DA Shadow Deputy Minister of Home Affairs, Adrian Roos, said South Africans across the board had taken to mainstream and social media to voice opinions on the issue of migration and unemployment and whether the two are linked.
“What is clear from this discourse is that the government is missing in action when it comes to solution-driven actions. With the spectre of xenophobia always on the horizon, it is critical that the distinction between legal and illegal immigration, as well as its perceived links to the out of control rise in unemployment , be addressed.
“The national action plan to combat racism, racial discrimination, xenophobia and related intolerance, rightly calls for us to steer away from our legacy of discrimination based on the grounds of ethnic origin and policies of divide and rule.

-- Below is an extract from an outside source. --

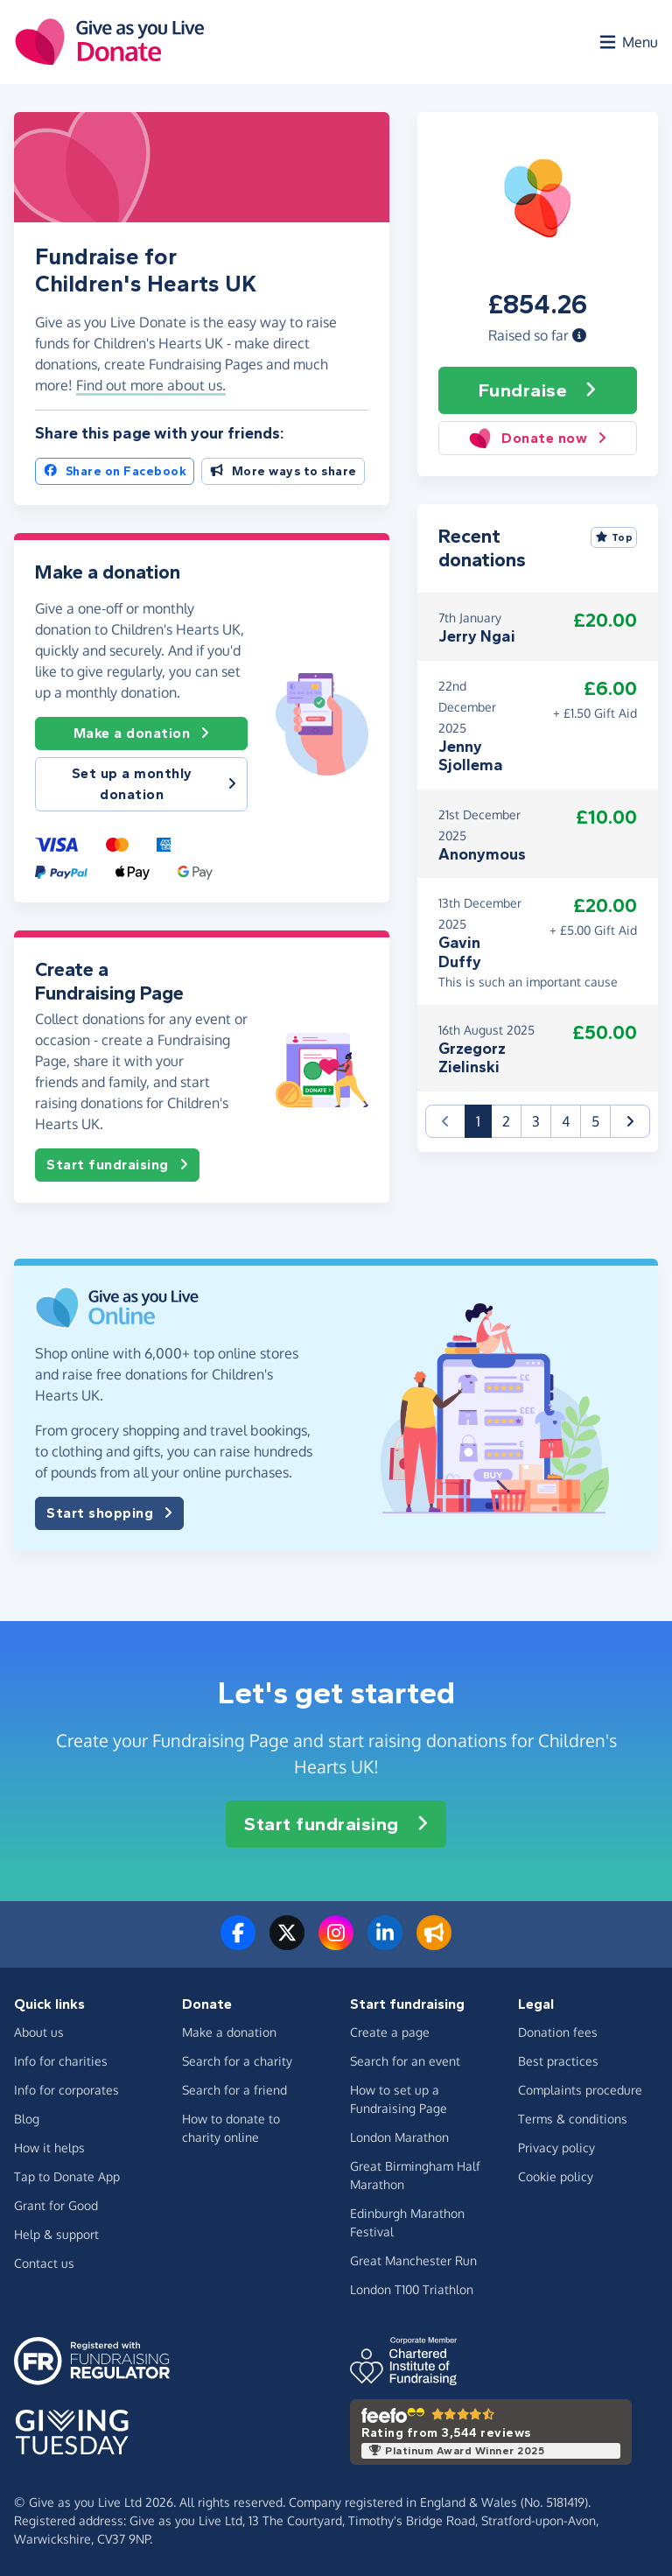 The width and height of the screenshot is (672, 2576). I want to click on Search for a charity, so click(237, 2060).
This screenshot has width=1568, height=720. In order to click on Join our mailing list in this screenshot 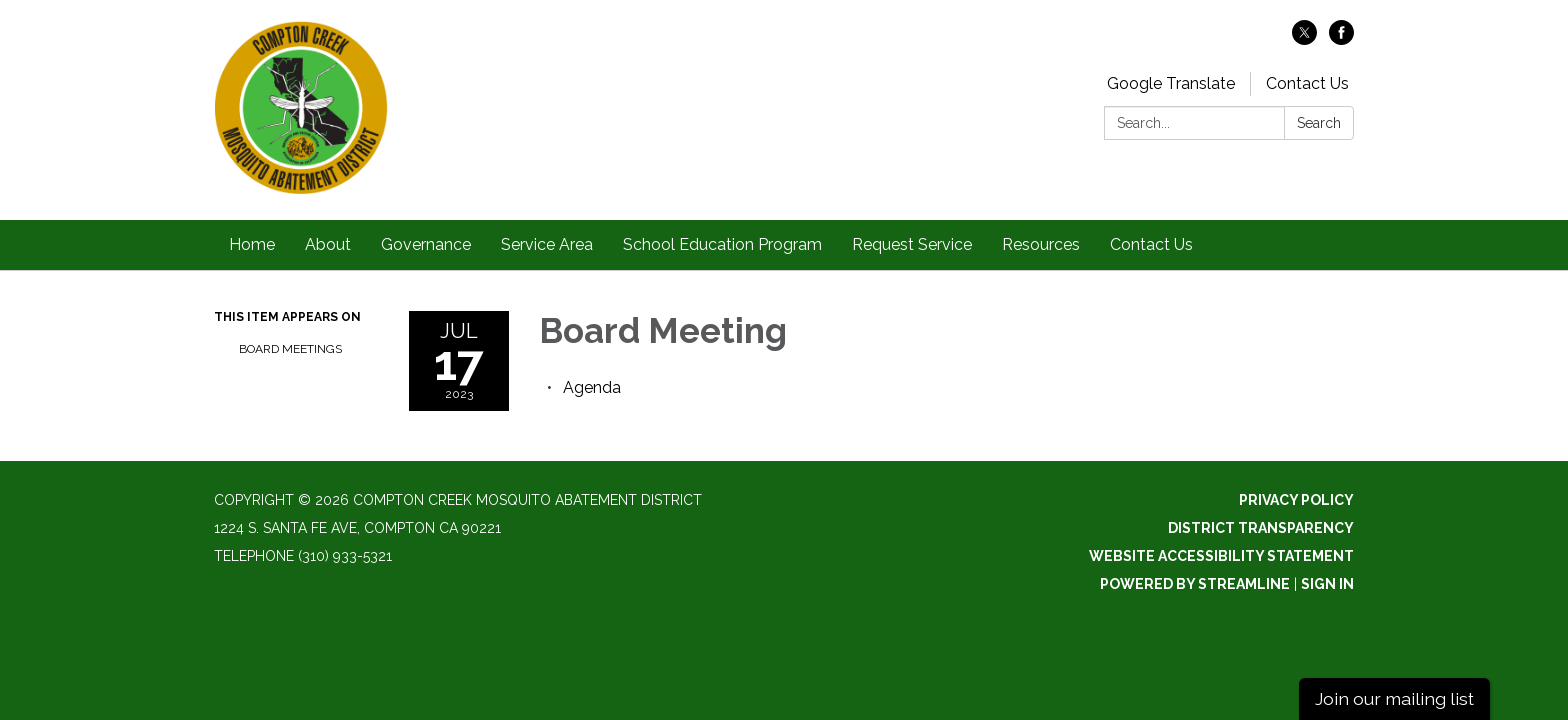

“This discrimination allowed every person of a specific ethnic origin to be treated as one single unit, labelled as an enemy and blamed for any government shortcoming,” he said.
The party said it has a vision for South Africa where every individual had the opportunity to live the life they value and where they lived in freedom under the rule of law.
“That means that a foreigner who enters on a work or business visa should be able to operate freely and without hindrance. The weak immigration management approach of the Department of Home Affairs seems geared to create opportunities for deployed cadres to elicit bribes.
“A lack of confidence in immigration’s willingness to enforce law and order has also seen individuals and groups take the law into their own hands,” Roos added.
The DA stressed that the Department of Home Affairs needed to take the lead on intergovernmental engagement to protect legitimate foreign businesspersons who were creating opportunities, and focus firmly on tackling irregular migration in our economic hubs.
The ANC and EFF did not reply to media queries from the Saturday Star.